The Financial Services Agency on Friday hit the UFJ banking group with four business improvement orders, partly over its attempts to evade an agency inspection by systematically scrapping, hiding or tampering with crucial documents relating to borrowers.
The FSA ordered the nation’s fourth-largest lender by assets to submit a business improvement plan in a month that identifies the senior bank managers responsible for the coverup and features a new system for legal compliance.
“We want the UFJ group to realize its tasks and social responsibility,” a senior FSA official told a media briefing. “We think it needs to improve the internal control function and management stance.”
As an example of data concealment, UFJ Bank — a core unit under UFJ Holdings Inc. — moved important documents to secret rooms and lied that it had not done so, the financial regulator said.
The FSA also accused UFJ bank of three problems:
Failing to achieve profit targets by more than 30 percent for two consecutive years, despite the bank’s acceptance of public funds.
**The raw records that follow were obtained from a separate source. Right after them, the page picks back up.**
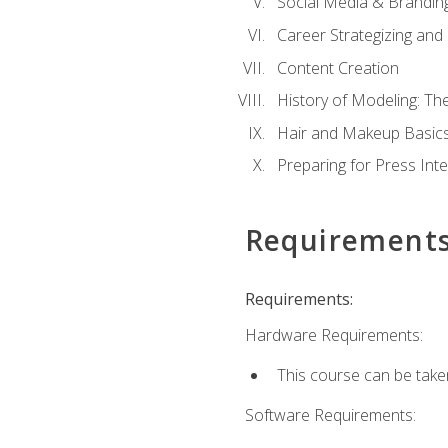
Social Media & Brandin
Career Strategizing and
Content Creation
History of Modeling: T
Hair and Makeup Basic
Preparing for Press Int
Requirement
Requirements:
Hardware Requirements:
This course can be take
Software Requirements:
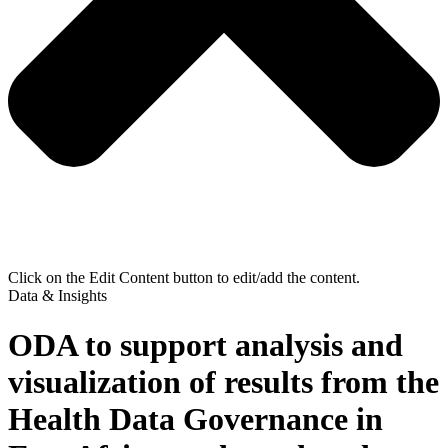
Click on the Edit Content button to edit/add the content.
Data & Insights
ODA to support analysis and
visualization of results from the
Health Data Governance in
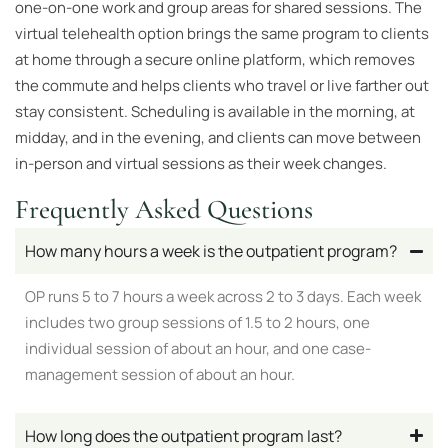
one-on-one work and group areas for shared sessions. The
virtual telehealth option brings the same program to clients
at home through a secure online platform, which removes
the commute and helps clients who travel or live farther out
stay consistent. Scheduling is available in the morning, at
midday, and in the evening, and clients can move between
in-person and virtual sessions as their week changes.
Frequently Asked Questions
How many hours a week is the outpatient program?
OP runs 5 to 7 hours a week across 2 to 3 days. Each week
includes two group sessions of 1.5 to 2 hours, one
individual session of about an hour, and one case-
management session of about an hour.
How long does the outpatient program last?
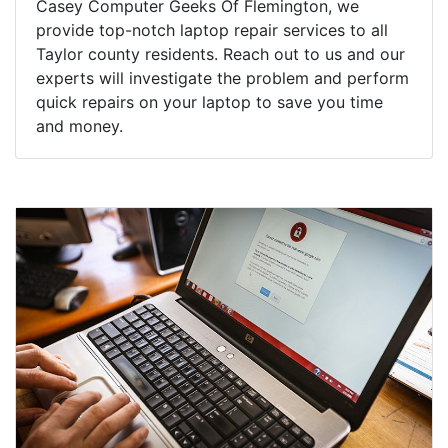
Casey Computer Geeks Of Flemington, we
provide top-notch laptop repair services to all
Taylor county residents. Reach out to us and our
experts will investigate the problem and perform
quick repairs on your laptop to save you time
and money.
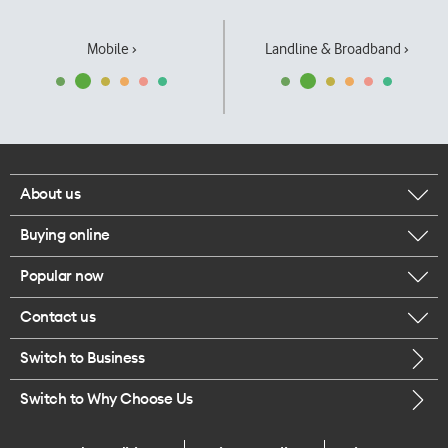
Mobile ›
Landline & Broadband ›
About us
Buying online
Corporate responsibility
Popular now
Browse mobile phones
Our executives
Contact us
iPhone 17 Pro Max
Browse accessories
Careers
Switch to Business
Call us
iPhone 17 Pro
Buy a SIM card
Legal
Switch to Why Choose Us
Message us
iPhone 17
About delivery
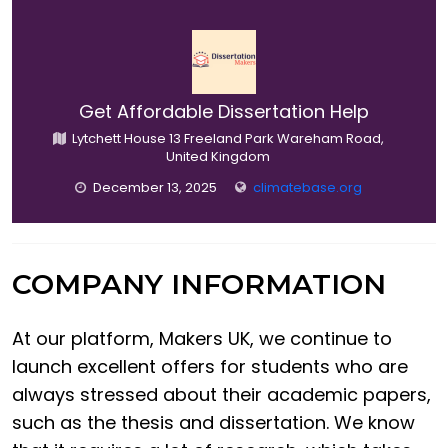
Get Affordable Dissertation Help
Lytchett House 13 Freeland Park Wareham Road,
United Kingdom
December 13, 2025
climatebase.org
COMPANY INFORMATION
At our platform, Makers UK, we continue to
launch excellent offers for students who are
always stressed about their academic papers,
such as the thesis and dissertation. We know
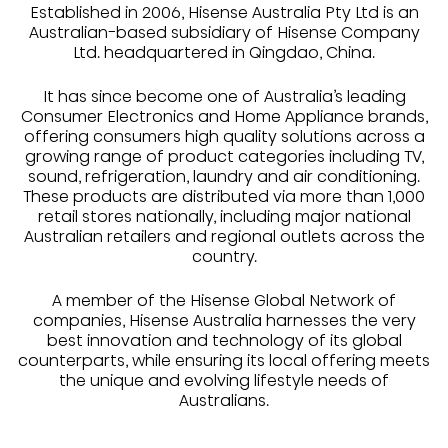
Established in 2006, Hisense Australia Pty Ltd is an
Australian-based subsidiary of Hisense Company
Ltd. headquartered in Qingdao, China.
It has since become one of Australia’s leading
Consumer Electronics and Home Appliance brands,
offering consumers high quality solutions across a
growing range of product categories including TV,
sound, refrigeration, laundry and air conditioning.
These products are distributed via more than 1,000
retail stores nationally, including major national
Australian retailers and regional outlets across the
country.
A member of the Hisense Global Network of
companies, Hisense Australia harnesses the very
best innovation and technology of its global
counterparts, while ensuring its local offering meets
the unique and evolving lifestyle needs of
Australians.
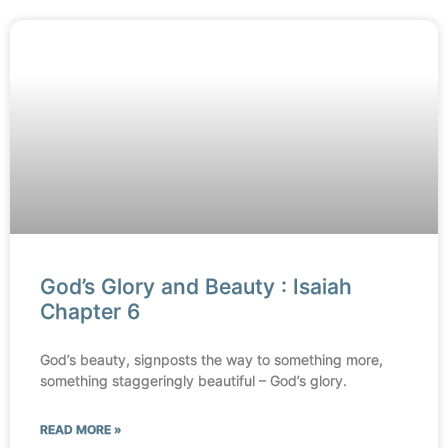
God’s Glory and Beauty : Isaiah
Chapter 6
God’s beauty, signposts the way to something more,
something staggeringly beautiful – God’s glory.
READ MORE »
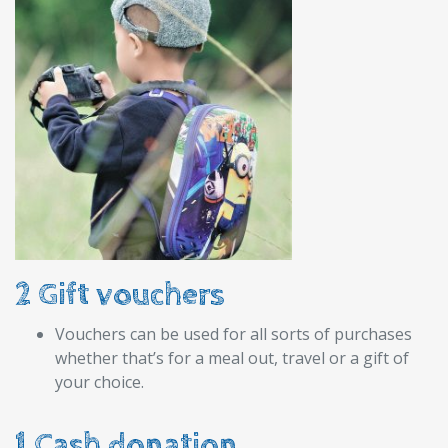
2 Gift vouchers
Vouchers can be used for all sorts of purchases
whether that’s for a meal out, travel or a gift of
your choice.
1 Cash donation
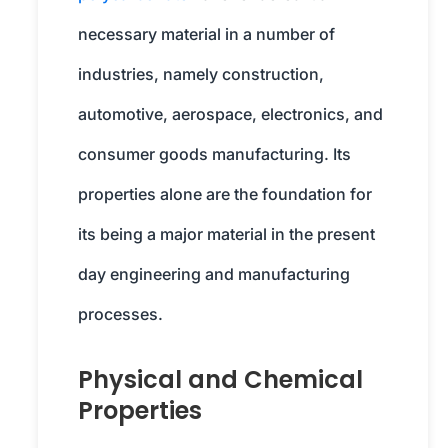
necessary material in a number of
industries, namely construction,
automotive, aerospace, electronics, and
consumer goods manufacturing. Its
properties alone are the foundation for
its being a major material in the present
day engineering and manufacturing
processes.
Physical and Chemical
Properties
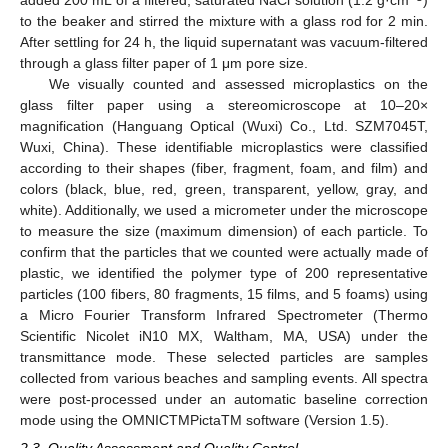
added 200 mL of a filtered, saturated NaCl solution (1.2 g·cm
)
to the beaker and stirred the mixture with a glass rod for 2 min.
After settling for 24 h, the liquid supernatant was vacuum-filtered
through a glass filter paper of 1 μm pore size.
We visually counted and assessed microplastics on the
glass filter paper using a stereomicroscope at 10–20×
magnification (Hanguang Optical (Wuxi) Co., Ltd. SZM7045T,
Wuxi, China). These identifiable microplastics were classified
according to their shapes (fiber, fragment, foam, and film) and
colors (black, blue, red, green, transparent, yellow, gray, and
white). Additionally, we used a micrometer under the microscope
to measure the size (maximum dimension) of each particle. To
confirm that the particles that we counted were actually made of
plastic, we identified the polymer type of 200 representative
particles (100 fibers, 80 fragments, 15 films, and 5 foams) using
a Micro Fourier Transform Infrared Spectrometer (Thermo
Scientific Nicolet iN10 MX, Waltham, MA, USA) under the
transmittance mode. These selected particles are samples
collected from various beaches and sampling events. All spectra
were post-processed under an automatic baseline correction
mode using the OMNICTMPictaTM software (Version 1.5).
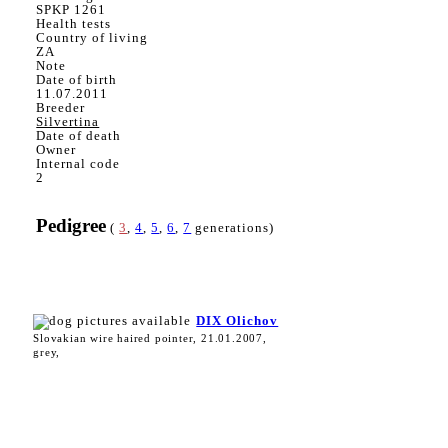
SPKP 1261
Health tests
Country of living
ZA
Note
Date of birth
11.07.2011
Breeder
Silvertina
Date of death
Owner
Internal code
2
Pedigree
(
3
,
4
,
5
,
6
,
7
generations)
DIX Olichov
Slovakian wire haired pointer, 21.01.2007,
grey,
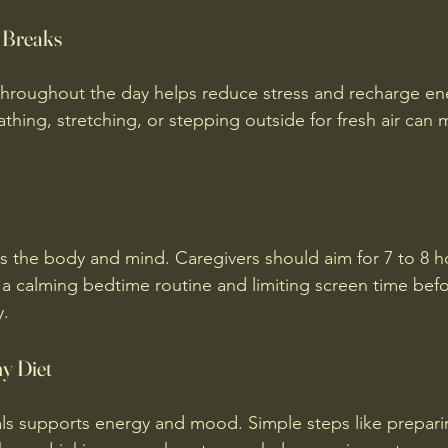
r Breaks
throughout the day helps reduce stress and recharge en
thing, stretching, or stepping outside for fresh air can 
es the body and mind. Caregivers should aim for 7 to 8 h
 a calming bedtime routine and limiting screen time bef
y.
hy Diet
ls supports energy and mood. Simple steps like prepari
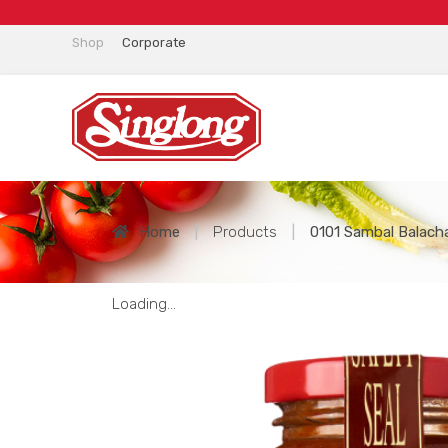
Shop
Corporate
Home
|
Products
|
0101 Sambal Balach
Loading...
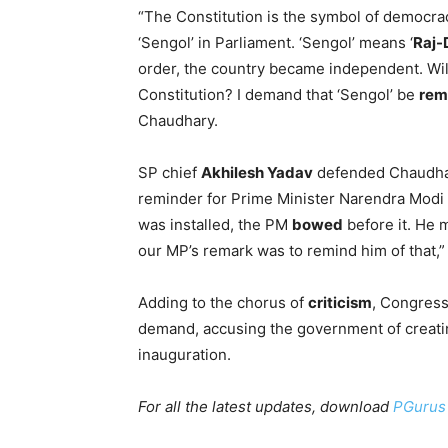
“The Constitution is the symbol of democra
‘Sengol’ in Parliament. ‘Sengol’ means ‘
Raj-
order, the country became independent. Will
Constitution? I demand that ‘Sengol’ be
rem
Chaudhary.
SP chief
Akhilesh Yadav
defended Chaudhar
reminder for Prime Minister Narendra Modi
was installed, the PM
bowed
before it. He 
our MP’s remark was to remind him of that,”
Adding to the chorus of
criticism
, Congres
demand, accusing the government of creat
inauguration.
For all the latest updates, download
PGurus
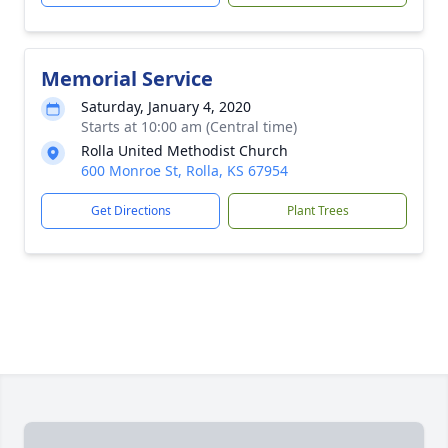
Memorial Service
Saturday, January 4, 2020
Starts at 10:00 am (Central time)
Rolla United Methodist Church
600 Monroe St, Rolla, KS 67954
Get Directions
Plant Trees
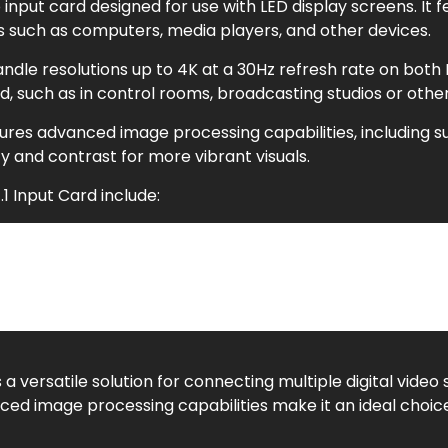
o input card designed for use with LED display screens. It f
es such as computers, media players, and other devices.
ndle resolutions up to 4K at a 30Hz refresh rate on both DP
ed, such as in control rooms, broadcasting studios or other
eatures advanced image processing capabilities, includin
 and contrast for more vibrant visuals.
1 Input Card include:
ware support
s a versatile solution for connecting multiple digital video 
ed image processing capabilities make it an ideal choice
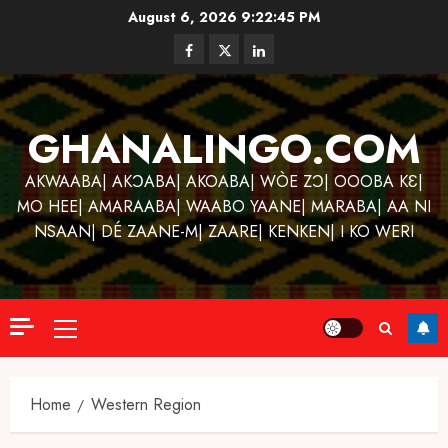
Skip
August 6, 2026
9:22:46 PM
to
Facebook
Twitter
Linkedin
content
GHANALINGO.COM
AKWAABA| AKƆABA| AKOABA| WÒE ZƆ| OOOBA KƐ|
MO HEE| AMARAABA| WAABO YAANE| MARABA| AA NI
NSAAN| DÉ ZAANE-M| ZAARE| KENKEN| I KO WERI
Primary
Menu
Home
Western Region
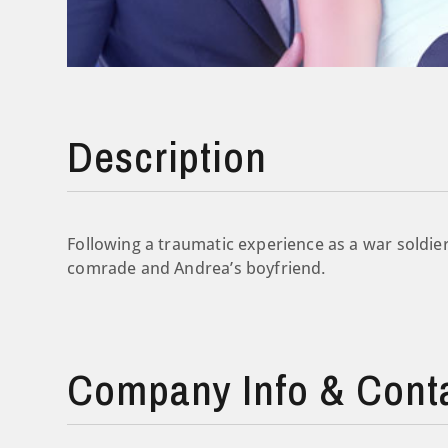
Description
Following a traumatic experience as a war soldier,
comrade and Andrea’s boyfriend.
Company Info & Cont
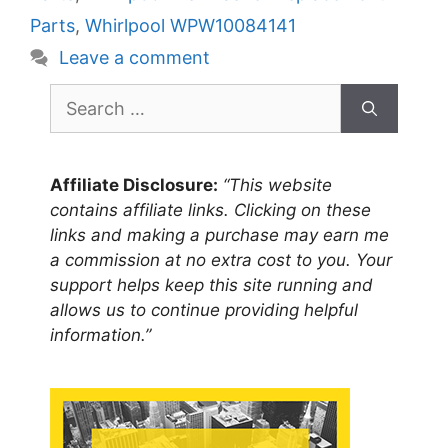
Parts
,
Whirlpool WPW10084141
Leave a comment
Search
for:
Affiliate Disclosure:
“This website
contains affiliate links. Clicking on these
links and making a purchase may earn me
a commission at no extra cost to you. Your
support helps keep this site running and
allows us to continue providing helpful
information.”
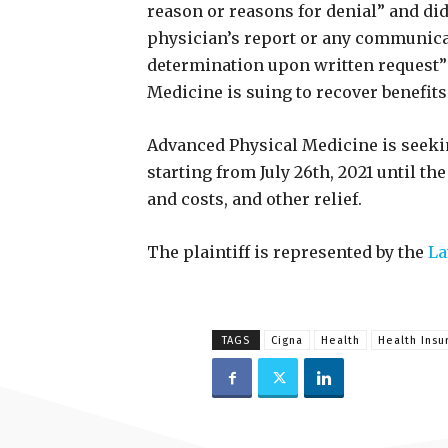
reason or reasons for denial” and did
physician’s report or any communicat
determination upon written request” 
Medicine is suing to recover benefits
Advanced Physical Medicine is seekin
starting from July 26th, 2021 until th
and costs, and other relief.
The plaintiff is represented by the
La
TAGS
Cigna
Health
Health Insu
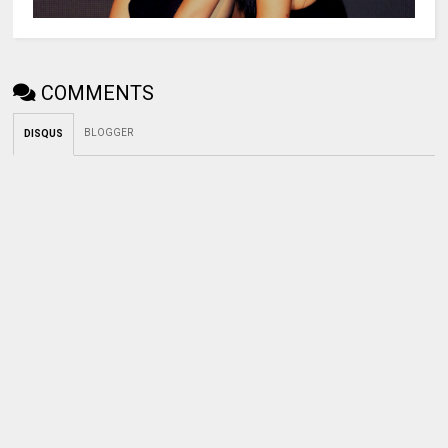
COMMENTS
BLOGGER
DISQUS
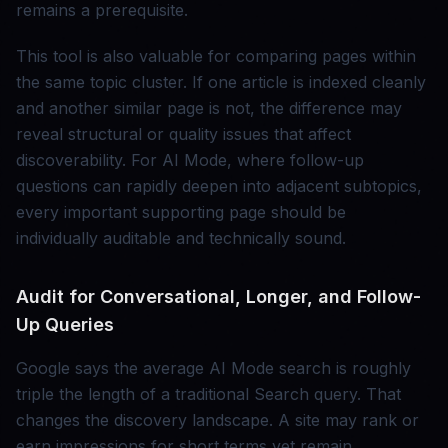
remains a prerequisite.
This tool is also valuable for comparing pages within
the same topic cluster. If one article is indexed cleanly
and another similar page is not, the difference may
reveal structural or quality issues that affect
discoverability. For AI Mode, where follow-up
questions can rapidly deepen into adjacent subtopics,
every important supporting page should be
individually auditable and technically sound.
Audit for Conversational, Longer, and Follow-
Up Queries
Google says the average AI Mode search is roughly
triple the length of a traditional Search query. That
changes the discovery landscape. A site may rank or
earn impressions for short terms yet remain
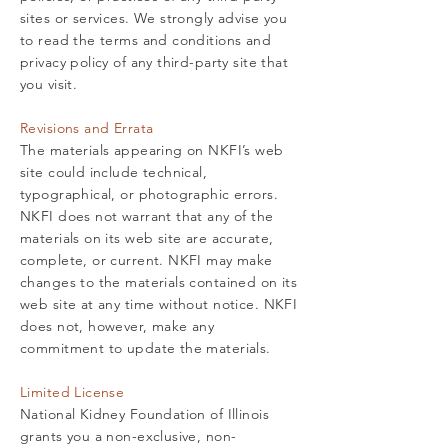
sites or services. We strongly advise you
to read the terms and conditions and
privacy policy of any third-party site that
you visit.
Revisions and Errata
The materials appearing on NKFI’s web
site could include technical,
typographical, or photographic errors.
NKFI does not warrant that any of the
materials on its web site are accurate,
complete, or current. NKFI may make
changes to the materials contained on its
web site at any time without notice. NKFI
does not, however, make any
commitment to update the materials.
Limited License
National Kidney Foundation of Illinois
grants you a non-exclusive, non-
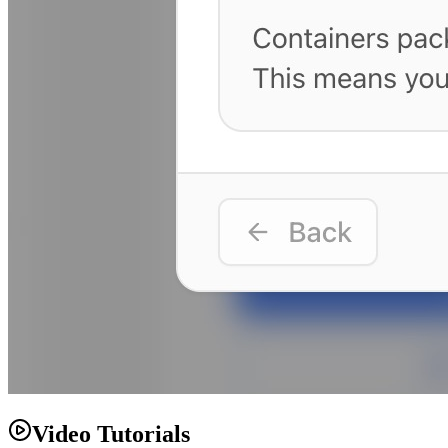
Video Tutorials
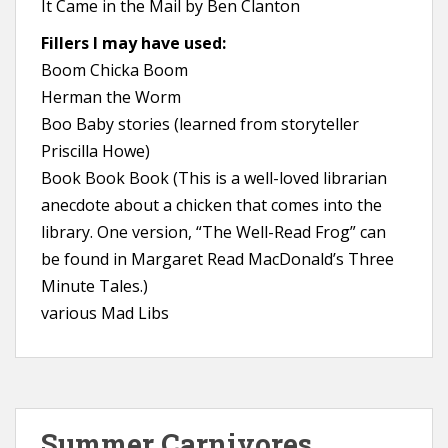
It Came in the Mail by Ben Clanton
Fillers I may have used:
Boom Chicka Boom
Herman the Worm
Boo Baby stories (learned from storyteller
Priscilla Howe)
Book Book Book (This is a well-loved librarian
anecdote about a chicken that comes into the
library. One version, “The Well-Read Frog” can
be found in Margaret Read MacDonald’s Three
Minute Tales.)
various Mad Libs
Summer Carnivores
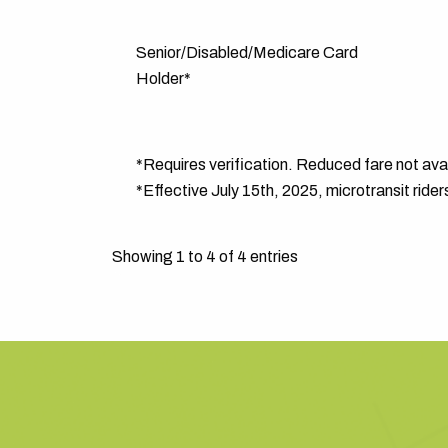
Senior/Disabled/Medicare Card
Holder*
*Requires verification. Reduced fare not avail
*Effective July 15th, 2025, microtransit rider
Showing 1 to 4 of 4 entries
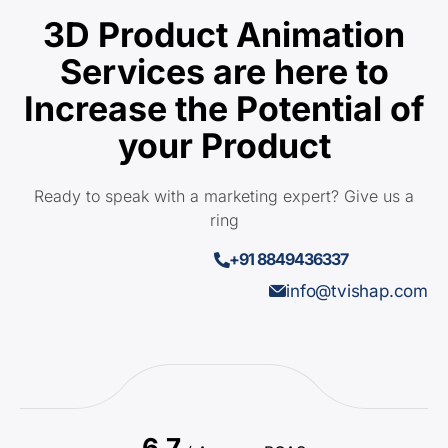
3D Product Animation
Services are here to
Increase the Potential of
your Product
Ready to speak with a marketing expert? Give us a
ring
+91 8849436337
info@tvishap.com
6.7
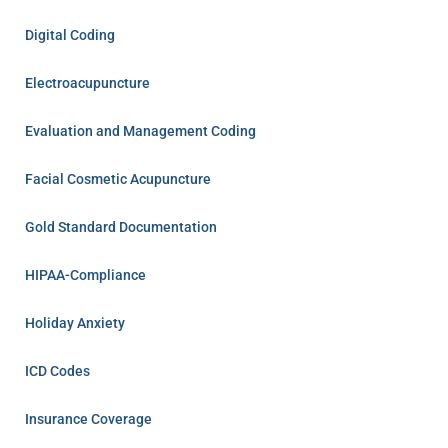
Digital Coding
Electroacupuncture
Evaluation and Management Coding
Facial Cosmetic Acupuncture
Gold Standard Documentation
HIPAA-Compliance
Holiday Anxiety
ICD Codes
Insurance Coverage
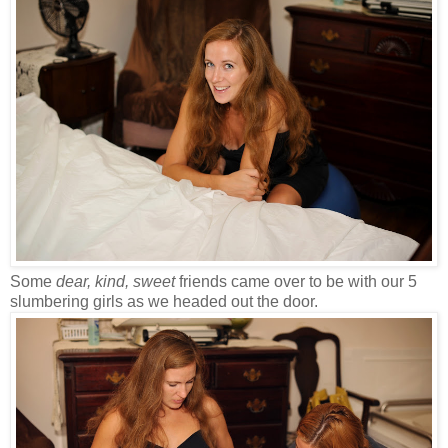
Some
dear, kind, sweet
friends came over to be with our 5
slumbering girls as we headed out the door.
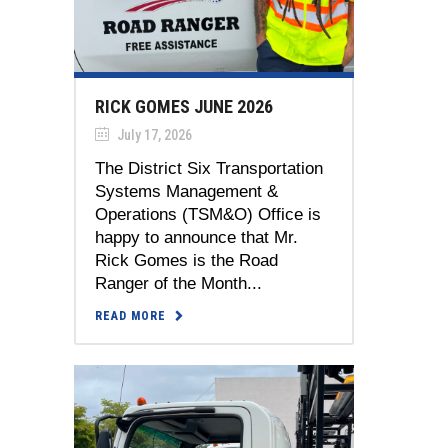
RICK GOMES JUNE 2026
July 17, 2026
The District Six Transportation
Systems Management &
Operations (TSM&O) Office is
happy to announce that Mr.
Rick Gomes is the Road
Ranger of the Month...
READ MORE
Issuing false reports on the amount of loans to small and midsize firms.
Revising its earnings forecast in a way that did not reflect the actual results, which were much worse.
The agency declined to comment on whether it will file a criminal complaint with police against the bank.
UFJ Holdings said last month that it had posted a net loss of 402.8 billion yen for the year through March 31, its third consecutive year in the red.
UFJ had planned to report a net profit, only to be instructed last month by the FSA to put up larger loan-loss reserves than it had planned for bad loans.
UFJ still holds bad loans amounting to 3.9 trillion yen, accounting for 8.5 percent of its total outstanding loans.
UFJ Bank President Takamune Okihara said he does not believe the alleged inspection evasion was intentional or systematic.
But in response to the management improvement orders, the bank will halve executive salaries for the time being.